Successive Concepet Bottleneck Interface
you need ocatari
Select object extractor by setting env var 'SCOBI_OBJ_EXTRACTOR'. Supported values: 'OC_Atari', 'Noisy_OC_Atari'.
from scobi import Environment
# Minimal init, not interactive, no focus dir/file specified, empirical observation space normalization active
env = Environment(env_name='PongDeterministic-v4')
env.reset()
obs, scobi_reward, truncated, terminated, info = env.step(1)
env.action_space # Discrete(6)
env.action_space_description # ['NOOP', 'FIRE', 'RIGHT', 'LEFT', 'RIGHTFIRE', 'LEFTFIRE']
env.observation_space # Box(-1000.0, 1000.0, (81,), float32)
env.observation_space_description # [['POSITION', 'ball'], ['POSITION', 'enemy'], ['POSITION', 'player'], ...
env.original_reward # ALE reward
env.original_obs # ALE obs
env.close()
# Extensive init, interactive, custom fcous dir and focus file, empirical observation space normalization not active
env = Environment(env_name='PongDeterministic-v4', focus_dir="my_focusfiles", focus_file="pruned_pong.yaml")
env.reset()
obs, scobi_reward, truncated, terminated, info = env.step(1)

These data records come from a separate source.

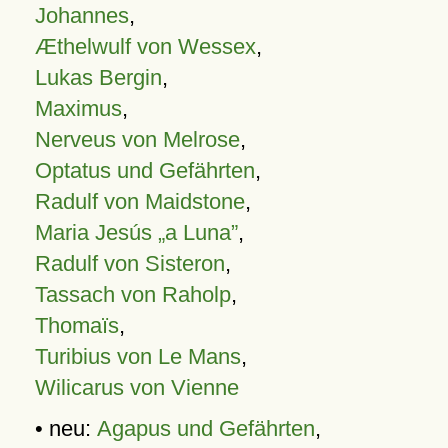
Johannes
,
Æthelwulf von Wessex
,
Lukas Bergin
,
Maximus
,
Nerveus von Melrose
,
Optatus und Gefährten
,
Radulf von Maidstone
,
Maria Jesús „a Luna”
,
Radulf von Sisteron
,
Tassach von Raholp
,
Thomaïs
,
Turibius von Le Mans
,
Wilicarus von Vienne
• neu:
Agapus und Gefährten
,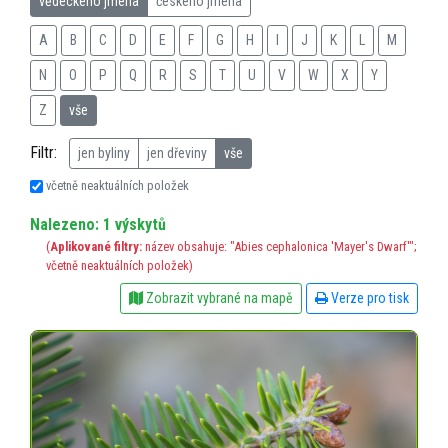
vědeckého jména
českého jména
A
B
C
D
E
F
G
H
I
J
K
L
M
N
O
P
Q
R
S
T
U
V
W
X
Y
Z
vše
Filtr:
jen byliny
jen dřeviny
vše
včetně neaktuálních položek
Nalezeno: 1 výskytů
(
Aplikované filtry:
název obsahuje: "Abies cephalonica 'Mayer's Dwarf'";
včetně neaktuálních položek)
Zobrazit vybrané na mapě
Verze pro tisk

env.action_space # Discrete(4)
env.action_space_description # ['NOOP', 'FIRE', 'RIGHT', 'LEFT']
env.observation_space # Box(-1000.0, 1000.0, (12,), float32)
env.observation_space_description # [['POSITION', 'ball'], ['POSITION', 'enemy'], ['POSITION', 'player'], ...
env.original_reward # ALE reward
env.original_obs # ALE obs
env.close()
Reinforce Training: /experiments
python train.py --config configs/scobi/re-pong.yaml seed 42
PPO Training /baselines
python train.py -g Pong -s 42 -c 8 -r env